Listed entries Start Marker

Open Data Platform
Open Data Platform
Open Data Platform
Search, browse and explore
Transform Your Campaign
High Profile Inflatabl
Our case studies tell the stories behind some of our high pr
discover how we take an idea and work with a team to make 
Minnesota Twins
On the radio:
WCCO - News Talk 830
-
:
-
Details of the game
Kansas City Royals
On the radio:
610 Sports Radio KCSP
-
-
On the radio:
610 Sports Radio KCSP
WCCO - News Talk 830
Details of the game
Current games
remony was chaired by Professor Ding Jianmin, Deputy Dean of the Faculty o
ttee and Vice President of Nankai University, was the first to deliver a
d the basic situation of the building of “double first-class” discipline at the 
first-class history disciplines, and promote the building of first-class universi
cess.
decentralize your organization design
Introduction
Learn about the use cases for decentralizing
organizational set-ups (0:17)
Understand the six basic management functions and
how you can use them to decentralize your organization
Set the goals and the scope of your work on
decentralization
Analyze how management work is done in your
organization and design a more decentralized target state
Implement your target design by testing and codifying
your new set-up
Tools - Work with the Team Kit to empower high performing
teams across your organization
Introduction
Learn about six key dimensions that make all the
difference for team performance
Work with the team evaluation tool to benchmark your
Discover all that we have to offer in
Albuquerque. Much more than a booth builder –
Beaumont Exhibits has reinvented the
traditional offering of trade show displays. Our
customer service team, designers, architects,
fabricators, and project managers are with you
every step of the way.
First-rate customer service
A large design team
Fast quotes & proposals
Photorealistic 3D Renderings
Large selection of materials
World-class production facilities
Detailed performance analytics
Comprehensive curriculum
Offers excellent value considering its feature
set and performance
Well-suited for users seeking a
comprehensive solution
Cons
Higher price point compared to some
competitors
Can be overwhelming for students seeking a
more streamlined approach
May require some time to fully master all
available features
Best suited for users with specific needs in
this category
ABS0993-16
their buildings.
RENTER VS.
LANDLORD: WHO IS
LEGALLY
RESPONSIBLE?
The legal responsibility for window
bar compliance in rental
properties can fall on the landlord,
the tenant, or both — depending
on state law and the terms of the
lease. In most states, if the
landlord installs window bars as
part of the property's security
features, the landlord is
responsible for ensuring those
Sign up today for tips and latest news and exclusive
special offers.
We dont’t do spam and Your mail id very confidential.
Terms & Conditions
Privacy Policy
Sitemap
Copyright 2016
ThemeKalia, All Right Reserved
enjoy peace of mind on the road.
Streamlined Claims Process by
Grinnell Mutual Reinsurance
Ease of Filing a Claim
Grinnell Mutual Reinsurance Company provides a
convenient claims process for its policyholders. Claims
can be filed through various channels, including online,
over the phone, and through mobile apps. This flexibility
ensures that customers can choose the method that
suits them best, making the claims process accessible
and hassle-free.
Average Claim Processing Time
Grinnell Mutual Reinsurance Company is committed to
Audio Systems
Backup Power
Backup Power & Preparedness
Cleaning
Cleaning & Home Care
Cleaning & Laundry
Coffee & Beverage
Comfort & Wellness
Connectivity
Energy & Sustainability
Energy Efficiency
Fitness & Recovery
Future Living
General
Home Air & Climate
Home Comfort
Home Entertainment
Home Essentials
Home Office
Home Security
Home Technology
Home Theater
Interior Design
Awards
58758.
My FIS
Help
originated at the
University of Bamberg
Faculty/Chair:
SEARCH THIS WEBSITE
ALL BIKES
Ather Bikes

Listed entries End Marker

Required action: Check each line of the records for the string "management" and copy those that have it.

Exercise output:
Understand the six basic management functions and
Analyze how management work is done in your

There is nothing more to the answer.